Pre-Aggregating Data in Projections
Queries that use aggregate functions such as SUM and COUNT can perform more efficiently when they use projections that already contain the aggregated data. This improved efficiency is especially true for queries on large quantities of data.
For example, a power grid company reads 30 million smart meters that provide data at five-minute intervals. The company records each reading in a database table. Over a given year, three trillion records are added to this table.
The power grid company can analyze these records with queries that include aggregate functions to perform the following tasks:
- Establish usage patterns.
- Detect fraud.
- Measure correlation to external events such as weather patterns or pricing changes.
To optimize query response time, you can create an aggregate projection, which stores the data is stored after it is aggregated.
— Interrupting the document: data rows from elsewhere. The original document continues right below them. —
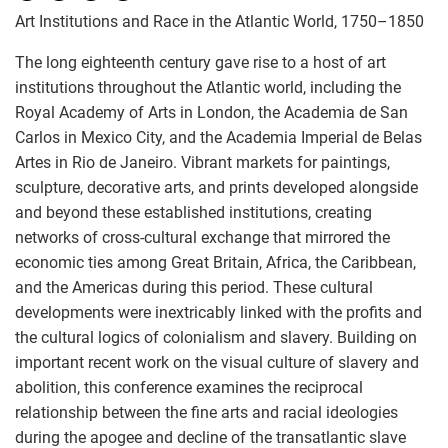
Art Institutions and Race in the Atlantic World, 1750–1850
The long eighteenth century gave rise to a host of art
institutions throughout the Atlantic world, including the
Royal Academy of Arts in London, the Academia de San
Carlos in Mexico City, and the Academia Imperial de Belas
Artes in Rio de Janeiro. Vibrant markets for paintings,
sculpture, decorative arts, and prints developed alongside
and beyond these established institutions, creating
networks of cross-cultural exchange that mirrored the
economic ties among Great Britain, Africa, the Caribbean,
and the Americas during this period. These cultural
developments were inextricably linked with the profits and
the cultural logics of colonialism and slavery. Building on
important recent work on the visual culture of slavery and
abolition, this conference examines the reciprocal
relationship between the fine arts and racial ideologies
during the apogee and decline of the transatlantic slave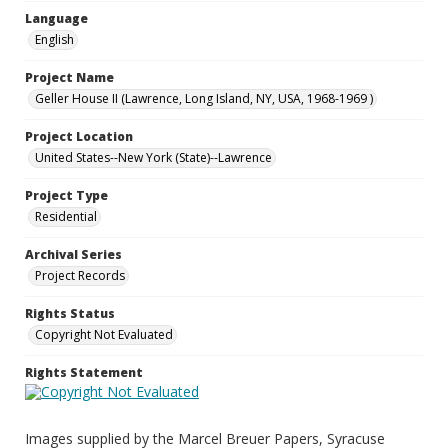
Language
English
Project Name
Geller House II (Lawrence, Long Island, NY, USA, 1968-1969 )
Project Location
United States--New York (State)--Lawrence
Project Type
Residential
Archival Series
Project Records
Rights Status
Copyright Not Evaluated
Rights Statement
Images supplied by the Marcel Breuer Papers, Syracuse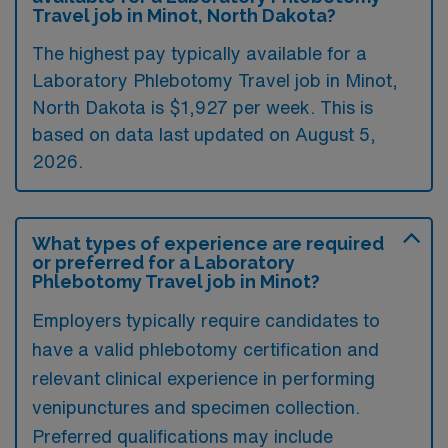
Travel job in Minot, North Dakota?
The highest pay typically available for a
Laboratory Phlebotomy Travel job in Minot,
North Dakota is $1,927 per week. This is
based on data last updated on August 5,
2026.
What types of experience are required
or preferred for a Laboratory
Phlebotomy Travel job in Minot?
Employers typically require candidates to
have a valid phlebotomy certification and
relevant clinical experience in performing
venipunctures and specimen collection.
Preferred qualifications may include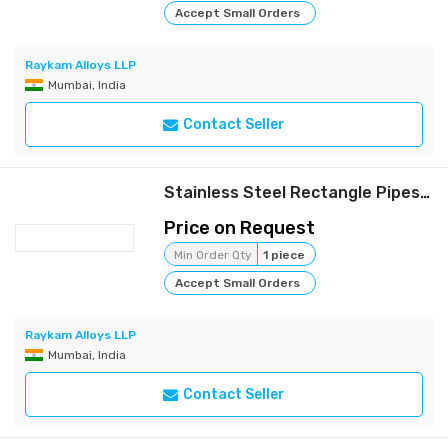
Accept Small Orders
Raykam Alloys LLP
Mumbai, India
Contact Seller
Stainless Steel Rectangle Pipes | Raykam
Price on Request
Min Order Qty
1 piece
Accept Small Orders
Raykam Alloys LLP
Mumbai, India
Contact Seller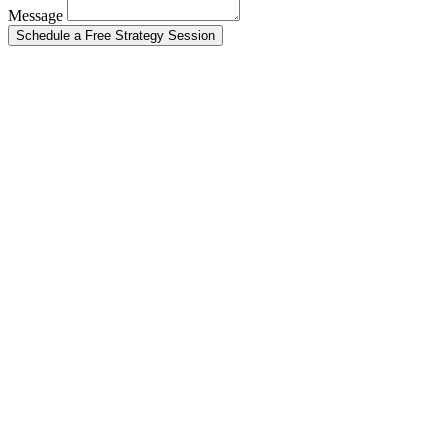
Message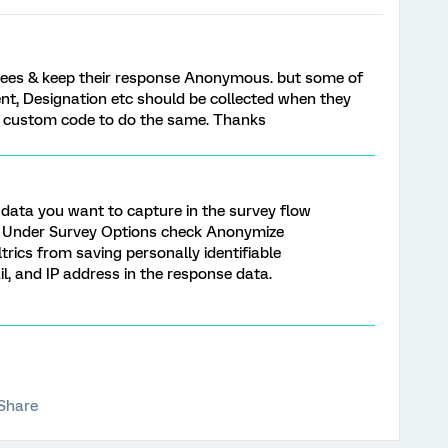
yees & keep their response Anonymous. but some of
nt, Designation etc should be collected when they
y custom code to do the same. Thanks
 data you want to capture in the survey flow
) . Under Survey Options check Anonymize
trics from saving personally identifiable
, and IP address in the response data.
Share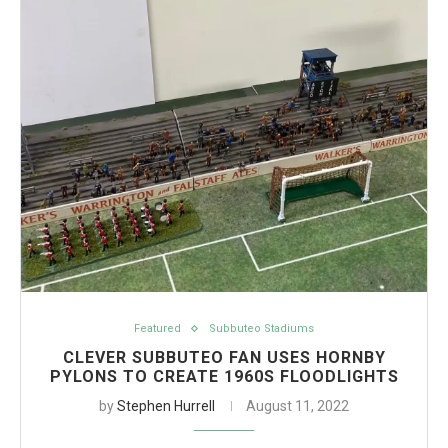
Featured
Subbuteo Stadiums
CLEVER SUBBUTEO FAN USES HORNBY
PYLONS TO CREATE 1960S FLOODLIGHTS
by
Stephen Hurrell
August 11, 2022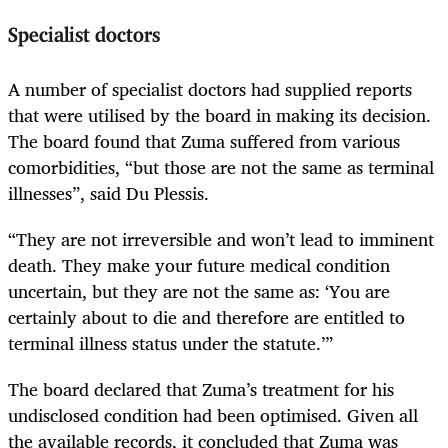
Specialist doctors
A number of specialist doctors had supplied reports
that were utilised by the board in making its decision.
The board found that Zuma suffered from various
comorbidities, “but those are not the same as terminal
illnesses”, said Du Plessis.
“They are not irreversible and won’t lead to imminent
death. They make your future medical condition
uncertain, but they are not the same as: ‘You are
certainly about to die and therefore are entitled to
terminal illness status under the statute.’”
The board declared that Zuma’s treatment for his
undisclosed condition had been optimised. Given all
the available records, it concluded that Zuma was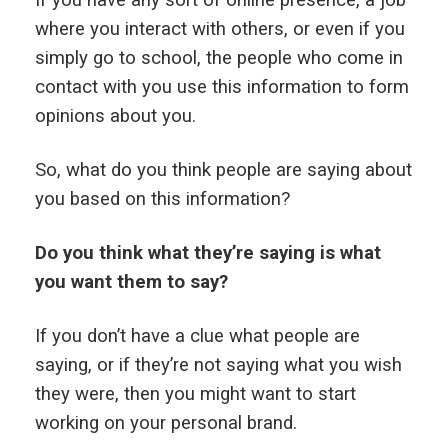
If you have any sort of online presence, a job
where you interact with others, or even if you
simply go to school, the people who come in
contact with you use this information to form
opinions about you.
So, what do you think people are saying about
you based on this information?
Do you think what they’re saying is what
you want them to say?
If you don’t have a clue what people are
saying, or if they’re not saying what you wish
they were, then you might want to start
working on your personal brand.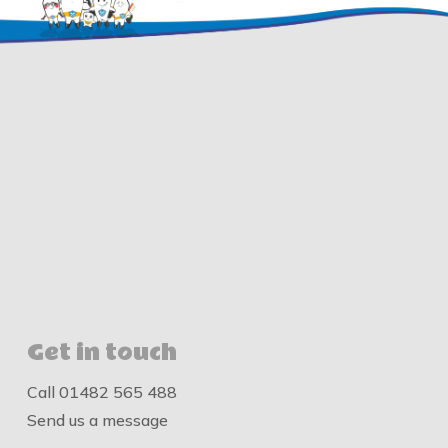
Get in touch
Call
01482 565 488
Send us a message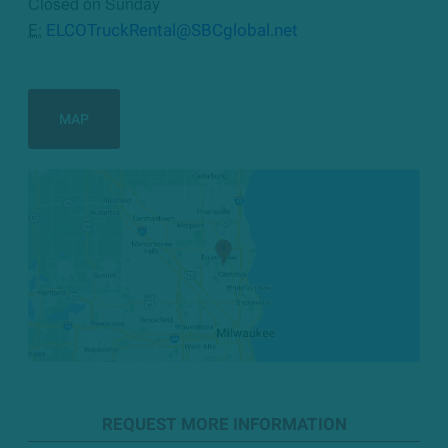
Closed on Sunday
E:
ELCOTruckRental@SBCglobal.net
MAP
REQUEST MORE INFORMATION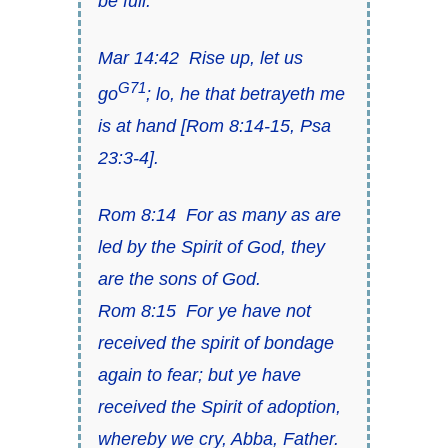
be full
.
Mar 14:42
Rise up, let us
G71
go
; lo, he that betrayeth me
is at hand
[Rom 8:14-15, Psa
23:3-4].
Rom 8:14
For as many as are
led by the Spirit of God, they
are the sons of God.
Rom 8:15
For ye have not
received the spirit of bondage
again to fear; but ye have
received the Spirit of adoption,
whereby we cry, Abba, Father.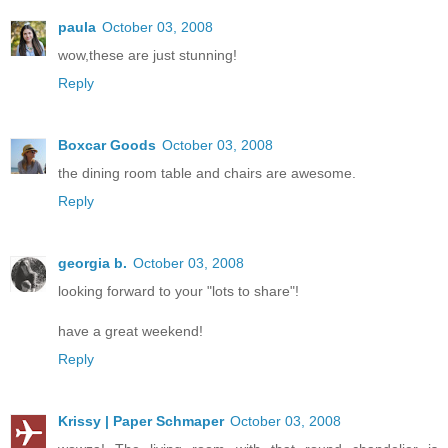
paula
October 03, 2008
wow,these are just stunning!
Reply
Boxcar Goods
October 03, 2008
the dining room table and chairs are awesome.
Reply
georgia b.
October 03, 2008
looking forward to your "lots to share"!
have a great weekend!
Reply
Krissy | Paper Schmaper
October 03, 2008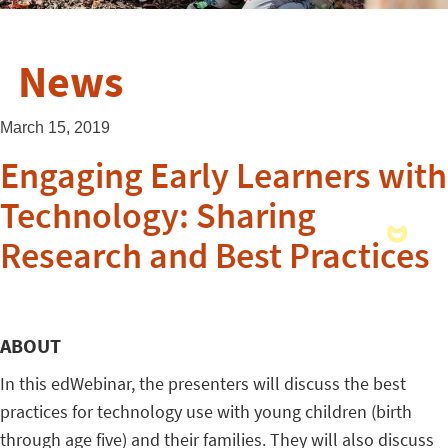
News
March 15, 2019
Engaging Early Learners with
Technology: Sharing
Research and Best Practices
ABOUT
In this edWebinar, the presenters will discuss the best
practices for technology use with young children (birth
through age five) and their families. They will also discuss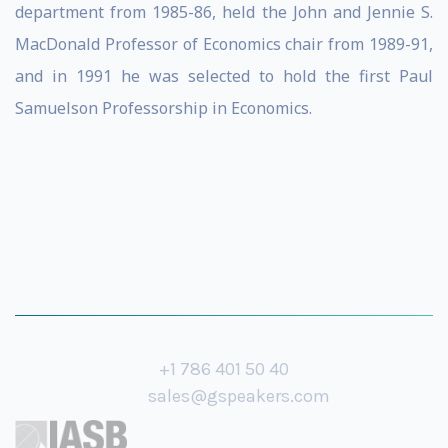
department from 1985-86, held the John and Jennie S.
MacDonald Professor of Economics chair from 1989-91,
and in 1991 he was selected to hold the first Paul
Samuelson Professorship in Economics.
+1 786 401 50 40
sales@gspeakers.com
Vertica provides three types of projections for storing data that is returned from aggregate functions or expressions:
- Projection that contains expressions: Projection with columns whose values are calculated from anchor table columns.
- Live aggregate projection: Projection that contains columns with values that are aggregated from columns in its anchor table. You can also define live aggregate projections that include user-defined transform functions.
- Top-K projection: Type of live aggregate projection that returns the top k rows from a partition of selected rows. Create a Top-K projection that satisfies the criteria for a Top-K query.
- Aggregate projections are most useful for queries against large sets of data.
- For optimal query performance, the size of LAP projections should be a small subset of the anchor table—ideally, between 1 and 10 percent of the anchor table, or smaller, if possible.
- You cannot update or delete data in tables that have aggregate projections. To change anchor table content, you must first drop all live aggregate and Top-K projections that are associated with it, using
DROP PROJECTION. Thus, you should use aggregate projections for tables whose data is cumulative and require only infrequent updates and deletions.
In the event of manual recovery from an unclean database shutdown, live aggregate projections might require some time to refresh.